Riscos centrais para as criptomoedas

O impacto potencial da computação quântica na indústria de criptomoedas não pode ser ignorado: se um computador quântico atingir capacidade suficiente, poderá quebrar a criptografia de curvas elípticas (ECDSA), colocando em risco as chaves privadas de ativos digitais.

No entanto, há controvérsia sobre o alcance do risco — se apenas carteiras com endereços públicos expostos são vulneráveis ou se todas as moedas não movimentadas também enfrentam ameaças, ainda sem consenso.

Respostas das diferentes redes: divergências do Ethereum ao Bitcoin

Diante da mesma ameaça quântica, as principais blockchains estão adotando estratégias bastante distintas.

O Ethereum lançou nesta semana o centro de recursos “Ethereum Pós-Quântico”, com o objetivo de proteger toda a rede na camada de protocolo contra ataques quânticos — planejando incorporar soluções resistentes a quânticos na camada de execução até 2029, protegendo bilhões de dólares em ativos.

A Solana, por sua vez, criou, em janeiro de 2025, um sistema de cofres resistentes a ataques quânticos, usando assinaturas de hash para gerar chaves novas a cada transação. Contudo, essa não é uma atualização global, sendo necessário que os usuários transfiram seus fundos manualmente para esses cofres para usufruir da proteção adicional.

A comunidade do Bitcoin enfrenta uma situação mais complexa, com divergências internas evidentes. Uma voz influente, o CEO da Blockstream, Adam Back, acredita que o risco quântico está exagerado e que não há necessidade de ações nos próximos anos. Por outro lado, pesquisadores de segurança como Ethan Heilman propuseram a BIP-360, que introduz um novo tipo de saída chamado “Pay-to-Merkle-Root”, visando proteger endereços do Bitcoin contra ameaças quânticas de curto prazo — mas Heilman afirmou ao CoinTelegraph que a implementação dessa solução pode levar até sete anos.

O Google estabeleceu um prazo público: 2029 para a migração pós-quântica.

“Ataques de store-now-decrypt-later são relevantes hoje.”

Isso significa que o Bitcoin tem 3 anos para migrar mais de 6,5 milhões de BTC em endereços vulneráveis.

Este é o maior desafio de coordenação do Bitcoin até agora. pic.twitter.com/LkV7gAvlQM

— JP Richardson (@jprichardson) 25 de março de 2026

2029: será suficiente?

O prazo de 2029 definido pelo Google é um alerta e um teste de resistência para a indústria de criptografia. Se até mesmo gigantes tecnológicos estão planejando uma renovação completa do sistema de criptografia em seis anos, será que as redes blockchain — especialmente o Bitcoin, conhecido por sua descentralização e ritmo lento de consenso — terão velocidade suficiente para acompanhar?

O Ethereum também estabeleceu uma meta para 2029 na camada de protocolo, mas, na história da rede, grandes forks (hard forks) nunca foram concluídos em menos de três anos.
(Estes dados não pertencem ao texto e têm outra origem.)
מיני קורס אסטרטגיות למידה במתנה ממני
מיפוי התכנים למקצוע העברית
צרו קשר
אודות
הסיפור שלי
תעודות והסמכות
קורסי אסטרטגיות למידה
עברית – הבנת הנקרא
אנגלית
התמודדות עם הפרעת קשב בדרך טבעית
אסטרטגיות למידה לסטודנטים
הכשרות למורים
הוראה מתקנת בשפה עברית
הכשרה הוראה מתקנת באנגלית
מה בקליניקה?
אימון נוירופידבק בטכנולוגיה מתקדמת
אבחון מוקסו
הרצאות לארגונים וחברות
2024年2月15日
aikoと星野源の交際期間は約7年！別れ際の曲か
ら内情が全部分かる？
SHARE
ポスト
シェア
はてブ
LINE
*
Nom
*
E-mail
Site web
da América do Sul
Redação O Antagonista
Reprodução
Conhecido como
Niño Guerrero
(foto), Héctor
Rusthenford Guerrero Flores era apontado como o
A solução de cofres da Solana, embora já implementada, enfrenta dificuldades de adoção em larga escala por não ser obrigatória.
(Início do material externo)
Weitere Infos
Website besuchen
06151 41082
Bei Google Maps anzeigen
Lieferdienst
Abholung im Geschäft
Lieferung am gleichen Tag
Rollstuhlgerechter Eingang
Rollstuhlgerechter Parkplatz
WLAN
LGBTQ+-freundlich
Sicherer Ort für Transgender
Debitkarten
O maior risco da ameaça quântica talvez não esteja na capacidade técnica de quebrar a criptografia, mas na velocidade com que a indústria consegue agir para acompanhar a evolução dos computadores quânticos. Ao divulgar publicamente seu cronograma, o Google está, na prática, pressionando toda a ecologia de segurança digital — em 2029, o tempo de reação será cada vez menor para todos.